— NCAA March Madness (@marchmadness) March 27, 2017
Marcus Paige knows exactly what Malik Monk feels like, after UNC’s Luke Maye buried the go ahead jumper with .3 seconds left to push the Tar Heels to victory Sunday. Just last year, Villanova’s Kris Jenkins similarly ripped out the Carolina faithful’s hearts at the buzzer in the championship game. Carolina was on a path to repeat history, after Kentucky’s Monk hit an improbable contested three with mere moments remaining. Carolina needed a big time play from a big time player.
Justin Jackson? Joel Berry? Stillman White? Dave from section 219? All of them would have been more likely than this guy.
Sophomore preferred walk on Luke Maye. Maye, who in last year’s tournament run played just 4 minutes, tallying one point. Luke Maye, who goes through a whole package of weed whacker line a week just to keep his eye brows trimmed.
There could not be a more unlikely hero for the Tar Heels. Despite the significance of the play, and boy was it, do not let UNC fans fool you, and to the UNC fan, do not fool yourself. You did not like Luke Maye until yesterday. You didn’t. Before this weekend, where Maye exploded for 33 points across two games, setting his career high mark twice, you yelled at your TV every time he was on the court. You saw the player who pulled stuff like this every chance he had.
How in the hell did Luke Maye block himself pic.twitter.com/C3bpEFMOHh
— Granny Louise (@countrygurlkels) December 22, 2016
Luke Maye is the player who could come on the court and make one great play, and follow it with four terrible ones. He is the player who makes you yell “NOOOO!” when he throws up a shot, but then he miraculously buries it. That miracle came yesterday.
The legend of Luke Maye started long ago. Just a three star recruit, Maye held offers from Davidson, UNC Charlotte, and Clemson. UNC was always his dream school, and Maye eventually earned a preferred walk on spot from Roy Williams. Maye comes from a family of athletes, his father a former UNC quarterback, and his mother an all-county high school basketball player in Mecklenburg county. He is the oldest of four brothers, all around the same size as Luke, who stands at 6-8 and a solid 235. His other brothers are also athletes, standout pitchers and so on. Basically, there is something in the water out in his hometown of Huntersville, North Carolina.

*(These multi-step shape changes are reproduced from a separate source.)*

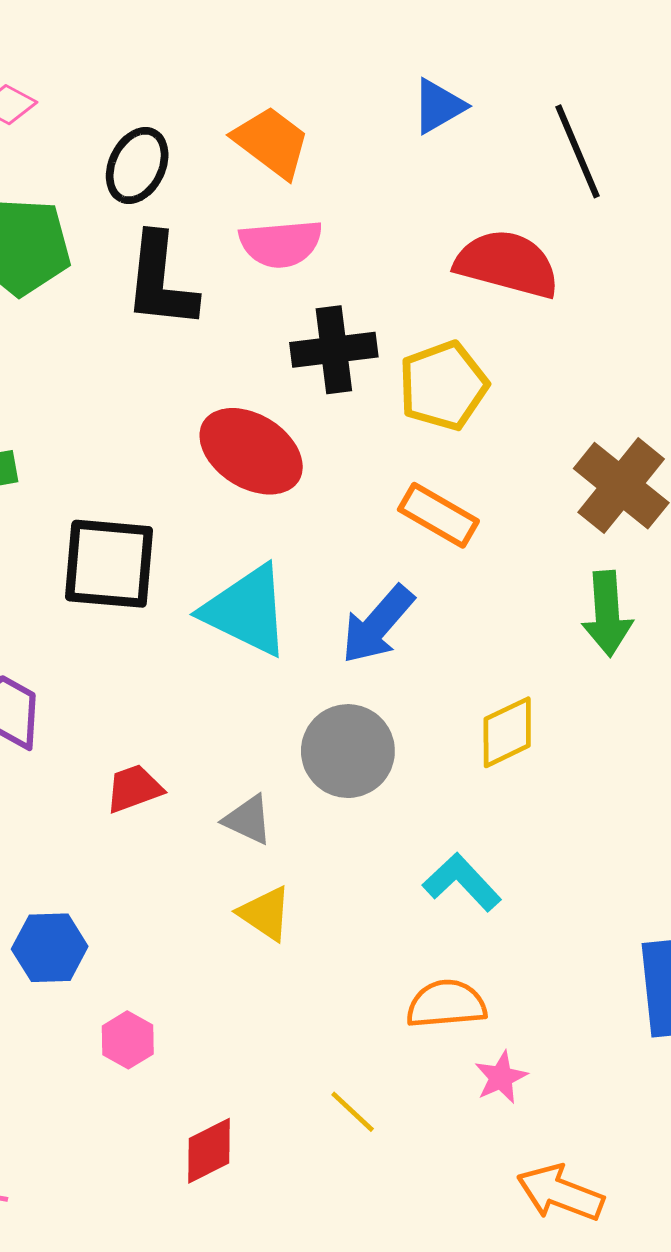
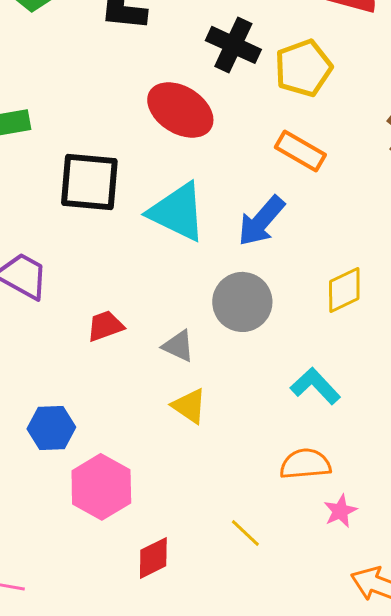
black cross: (334, 350) -> (233, 45), turned 32
pink hexagon: (128, 1040) -> (101, 487), size x1.8

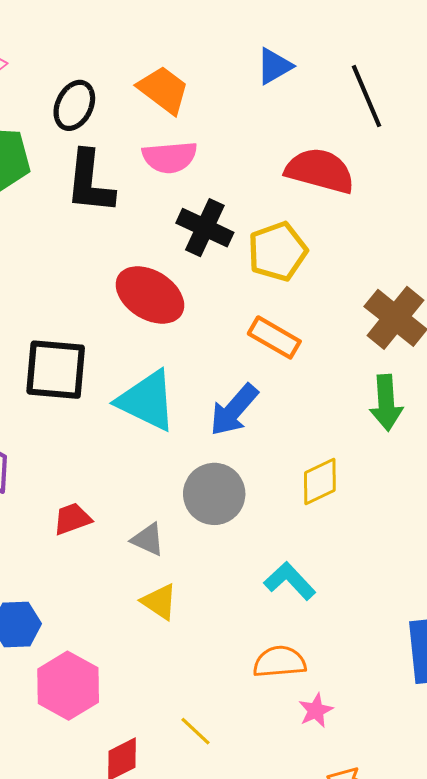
yellow line: (245, 533) -> (196, 731), moved

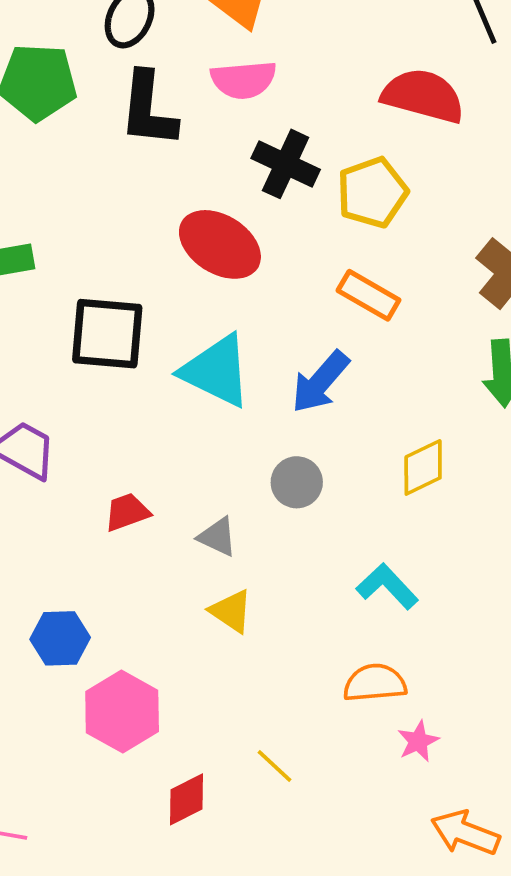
gray circle: (214, 494) -> (297, 482), size x0.7

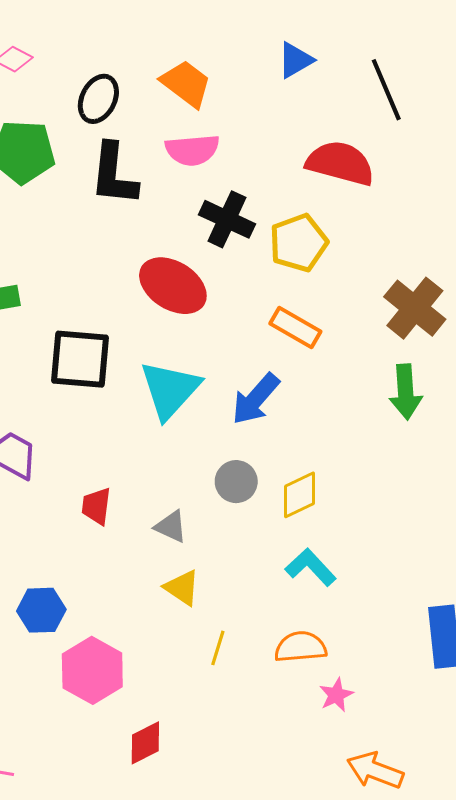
cyan triangle: (216, 371) -> (170, 390), turned 46
yellow diamond: (423, 467) -> (299, 495), moved
red trapezoid: (127, 512) -> (96, 506), turned -63
yellow line: (274, 766) -> (218, 648), moved, turned 64

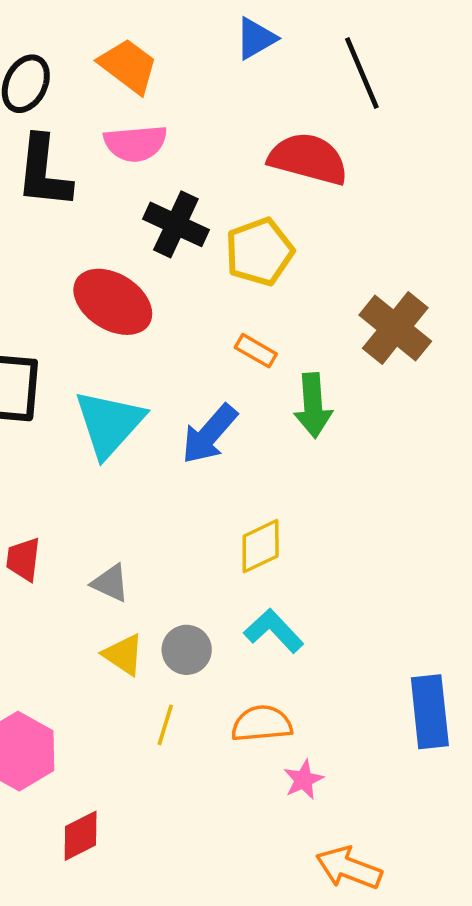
orange rectangle: (295, 327) -> (256, 351), size x0.7
green arrow: (406, 392) -> (313, 406), moved
gray circle: (236, 482) -> (187, 650), moved

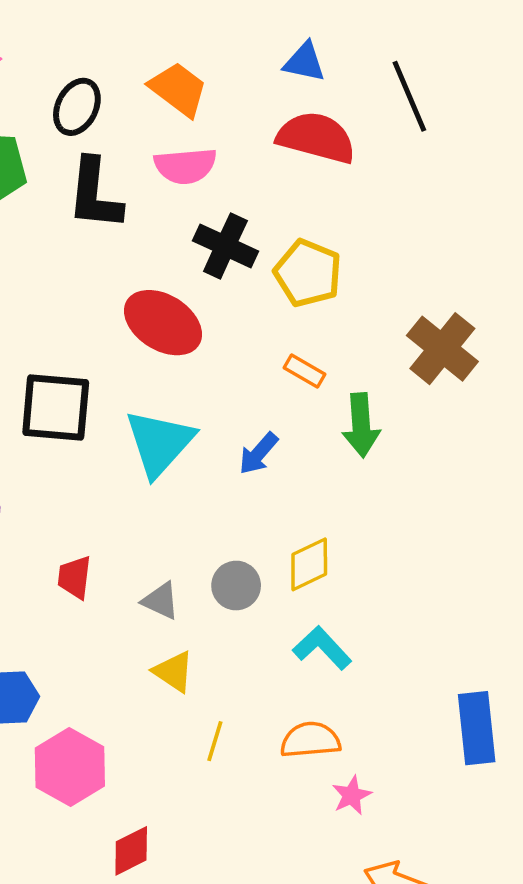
blue triangle: (256, 38) -> (304, 62), turned 42
red semicircle: (308, 159) -> (316, 138), moved
yellow pentagon: (259, 252) -> (308, 273), turned -30
blue arrow: (209, 434) -> (258, 453), size x0.7
gray circle: (187, 650) -> (236, 586), moved

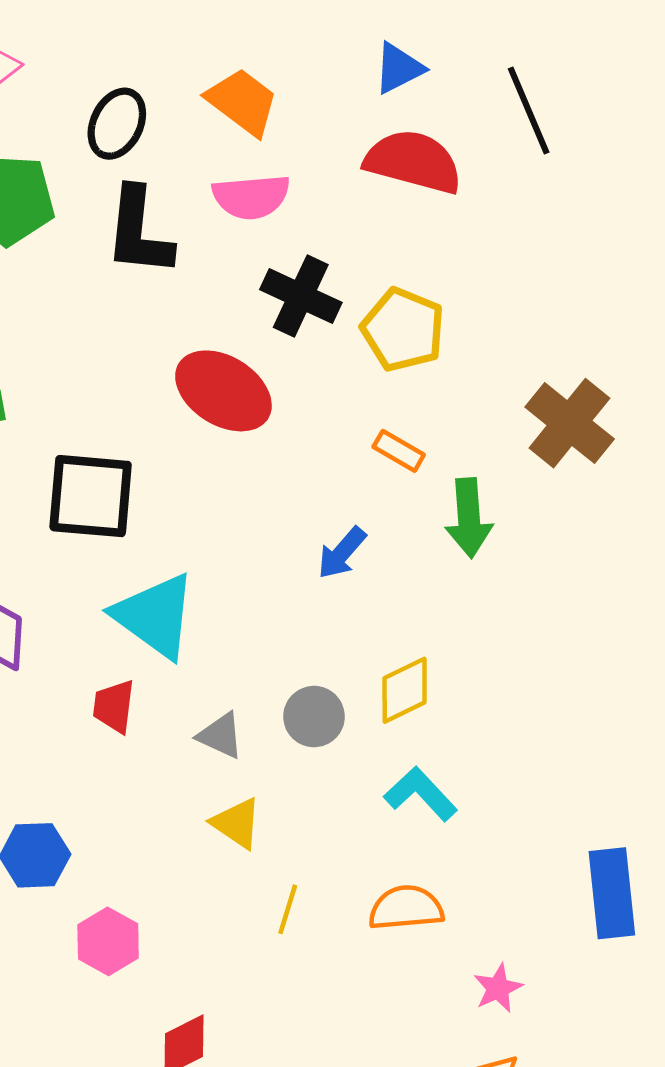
blue triangle: (304, 62) -> (399, 68), turned -39
cyan triangle: (159, 443) -> (155, 616), moved, turned -36
pink hexagon: (70, 767) -> (108, 941), size x0.7
pink star: (352, 795) -> (498, 988), moved

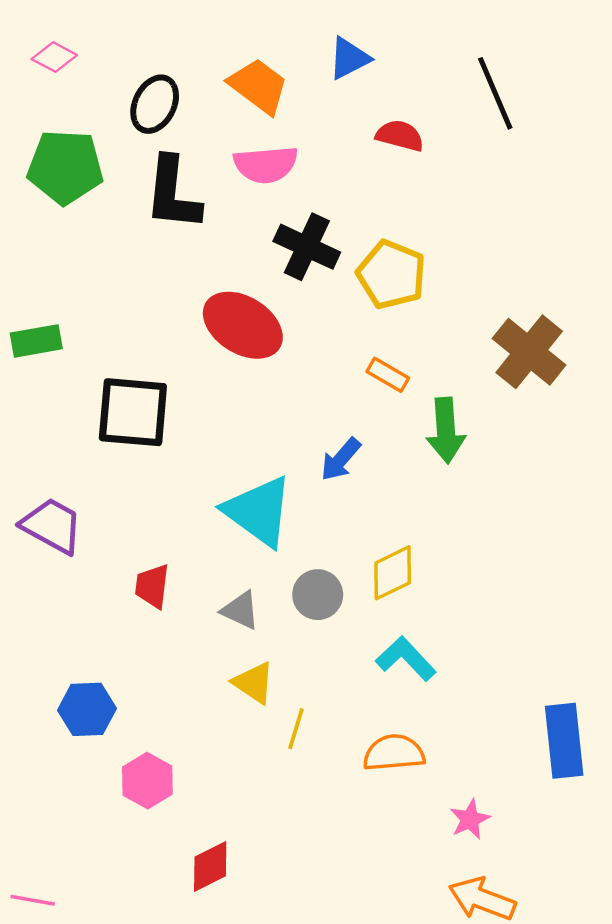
blue triangle: (399, 68) -> (349, 58), moved
red semicircle: (413, 162) -> (400, 136), size x0.6
cyan triangle: (155, 616) -> (259, 511), moved
yellow line: (288, 909) -> (296, 729), moved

Or maybe it’s all the K&W. Do you remember K&W? If you haven’t seen one in a while, blame the Maye family. The story has floated around and since been confirmed by Mark Maye himself that the Maye family would frequent the K&W Cafeteria in their hometown, most likely leaving a trail of absolute carnage in their wake. Poor Mrs. Maye, can you imagine having to feed four teenage boys large enough to have to duck through every doorway? Nope, round up the fam into the Maye Mobile and lead them to the human trough that is K&W. Enough fried chicken, pot pie, and mac and cheese to kill Andy Reid.
All jokes aside, this was the pinnacle of Luke Mayes career, Maye himself called it the “number one accomplishment” of his life. He’s not wrong, and you have to love the moment. A player who frustrated his own fan base beyond belief, averaged just 5.8 points per game in 14 minutes of action, instantly became a legend. That is what the NCAA tournament will do. It will take the most unlikely players, the no names, and immediately places them into basketball folklore. Luke Maye will never do anything as big as that ever again. Barring some meteoric rise in talent, his basketball days are over after he leaves UNC. But none of that matters. None of that matters at all. Because Luke Maye will forever be remembered for that shot, will never have to pay for a meal on Franklin Street again, and will always be a Carolina legend.
Oh, and he is definitely getting his jersey retired. What’s one more in the sea of 97 jerseys in those rafters.